START Data

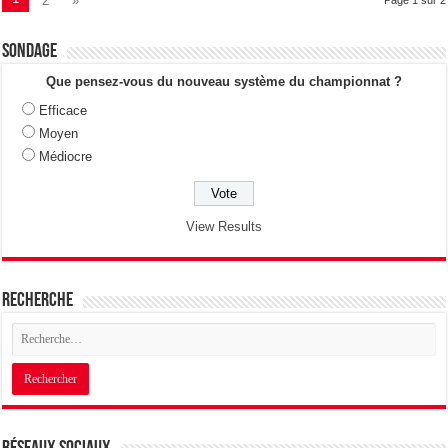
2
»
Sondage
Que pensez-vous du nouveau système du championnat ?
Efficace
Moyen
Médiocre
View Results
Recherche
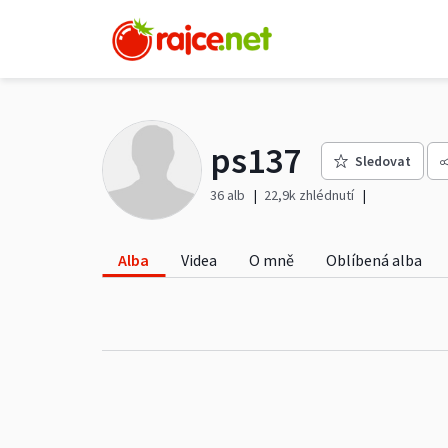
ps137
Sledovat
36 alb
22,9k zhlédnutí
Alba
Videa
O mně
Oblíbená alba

END Data

Your instructions
Write out every line above exactly as it is, leaving out the pictures.

Response
2
»
Sondage
Que pensez-vous du nouveau système du championnat ?
Efficace
Moyen
Médiocre
View Results
Recherche
ps137
Sledovat
36 alb
22,9k zhlédnutí
Alba
Videa
O mně
Oblíbená alba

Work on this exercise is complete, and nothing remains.